* [Task directions]: All lines of the material below that include the string "photos" are to be copied.

* [Source data]:
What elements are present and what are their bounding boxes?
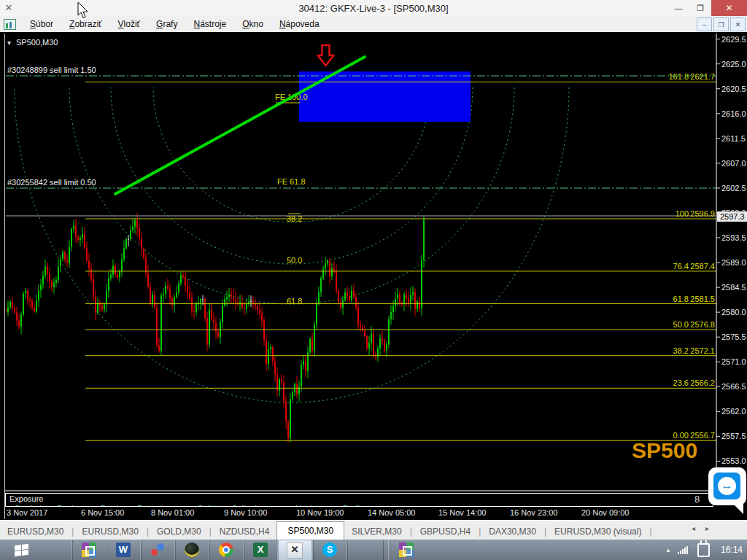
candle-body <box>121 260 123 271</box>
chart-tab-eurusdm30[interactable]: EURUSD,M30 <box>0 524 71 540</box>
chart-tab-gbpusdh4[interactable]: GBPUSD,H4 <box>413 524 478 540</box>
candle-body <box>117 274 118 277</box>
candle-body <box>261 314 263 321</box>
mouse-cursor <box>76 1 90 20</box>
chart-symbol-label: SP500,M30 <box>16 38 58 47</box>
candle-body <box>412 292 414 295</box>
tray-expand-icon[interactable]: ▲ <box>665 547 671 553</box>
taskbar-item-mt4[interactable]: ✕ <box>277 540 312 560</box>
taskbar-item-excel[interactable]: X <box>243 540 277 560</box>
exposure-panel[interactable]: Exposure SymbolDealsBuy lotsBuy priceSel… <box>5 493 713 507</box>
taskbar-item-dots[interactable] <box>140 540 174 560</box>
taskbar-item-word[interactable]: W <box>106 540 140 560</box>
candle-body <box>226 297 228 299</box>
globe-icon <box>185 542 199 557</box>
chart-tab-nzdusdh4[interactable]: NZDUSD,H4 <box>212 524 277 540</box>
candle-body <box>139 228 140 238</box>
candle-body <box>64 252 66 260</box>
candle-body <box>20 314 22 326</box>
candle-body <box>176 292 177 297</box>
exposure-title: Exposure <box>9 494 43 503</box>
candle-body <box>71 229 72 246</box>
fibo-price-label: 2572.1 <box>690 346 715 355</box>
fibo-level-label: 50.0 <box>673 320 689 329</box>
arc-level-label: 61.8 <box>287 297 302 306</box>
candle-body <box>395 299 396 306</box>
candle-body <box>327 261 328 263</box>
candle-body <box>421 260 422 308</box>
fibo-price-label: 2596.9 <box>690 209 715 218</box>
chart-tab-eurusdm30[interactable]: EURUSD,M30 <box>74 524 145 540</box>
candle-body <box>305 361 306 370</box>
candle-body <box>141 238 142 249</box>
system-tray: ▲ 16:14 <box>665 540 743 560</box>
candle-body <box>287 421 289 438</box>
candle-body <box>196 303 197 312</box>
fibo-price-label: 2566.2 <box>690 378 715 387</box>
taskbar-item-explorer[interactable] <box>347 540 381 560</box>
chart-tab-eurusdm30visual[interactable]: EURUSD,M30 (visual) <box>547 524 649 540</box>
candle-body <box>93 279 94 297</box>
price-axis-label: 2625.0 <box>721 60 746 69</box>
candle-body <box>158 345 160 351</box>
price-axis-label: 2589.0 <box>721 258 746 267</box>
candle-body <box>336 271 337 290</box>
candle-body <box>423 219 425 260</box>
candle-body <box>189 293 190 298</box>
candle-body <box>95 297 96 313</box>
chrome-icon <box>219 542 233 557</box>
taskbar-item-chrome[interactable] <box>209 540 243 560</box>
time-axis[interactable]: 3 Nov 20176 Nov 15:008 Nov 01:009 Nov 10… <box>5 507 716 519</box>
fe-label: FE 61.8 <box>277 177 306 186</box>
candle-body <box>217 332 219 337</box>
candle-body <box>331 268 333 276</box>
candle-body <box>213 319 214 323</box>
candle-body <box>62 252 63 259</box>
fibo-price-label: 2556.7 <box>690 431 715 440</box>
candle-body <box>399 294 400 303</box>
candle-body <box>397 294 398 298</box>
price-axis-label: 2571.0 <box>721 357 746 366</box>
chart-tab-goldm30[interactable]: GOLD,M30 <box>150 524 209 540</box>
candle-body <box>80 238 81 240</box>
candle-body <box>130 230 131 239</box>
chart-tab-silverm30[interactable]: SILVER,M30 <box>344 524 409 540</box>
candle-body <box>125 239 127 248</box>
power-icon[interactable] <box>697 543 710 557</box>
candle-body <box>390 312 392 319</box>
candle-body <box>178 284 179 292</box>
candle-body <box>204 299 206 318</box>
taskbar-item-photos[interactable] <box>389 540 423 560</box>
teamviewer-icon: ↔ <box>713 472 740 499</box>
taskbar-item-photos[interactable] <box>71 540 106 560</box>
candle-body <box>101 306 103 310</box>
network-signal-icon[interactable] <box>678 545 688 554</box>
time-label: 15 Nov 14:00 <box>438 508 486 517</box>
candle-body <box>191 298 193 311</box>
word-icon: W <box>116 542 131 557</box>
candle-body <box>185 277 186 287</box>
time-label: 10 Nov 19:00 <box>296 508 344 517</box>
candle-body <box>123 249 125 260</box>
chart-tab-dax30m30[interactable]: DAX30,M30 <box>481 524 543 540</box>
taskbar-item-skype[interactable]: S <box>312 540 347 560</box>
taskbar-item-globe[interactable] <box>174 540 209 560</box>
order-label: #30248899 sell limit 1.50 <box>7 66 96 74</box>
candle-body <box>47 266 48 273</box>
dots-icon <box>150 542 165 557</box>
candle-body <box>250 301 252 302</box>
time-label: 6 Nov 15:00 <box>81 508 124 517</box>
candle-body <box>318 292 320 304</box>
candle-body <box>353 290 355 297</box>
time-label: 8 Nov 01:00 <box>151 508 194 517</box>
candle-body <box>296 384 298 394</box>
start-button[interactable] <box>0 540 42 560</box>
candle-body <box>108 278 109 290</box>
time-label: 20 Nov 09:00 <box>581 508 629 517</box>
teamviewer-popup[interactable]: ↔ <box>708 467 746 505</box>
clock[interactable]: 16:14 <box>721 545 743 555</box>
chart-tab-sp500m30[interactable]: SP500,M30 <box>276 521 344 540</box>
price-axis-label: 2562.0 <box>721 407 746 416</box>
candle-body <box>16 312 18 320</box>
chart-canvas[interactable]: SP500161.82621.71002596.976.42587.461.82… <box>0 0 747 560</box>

* [The answer]:
taskbar-item-photos[interactable] <box>389 540 423 560</box>
taskbar-item-photos[interactable] <box>71 540 106 560</box>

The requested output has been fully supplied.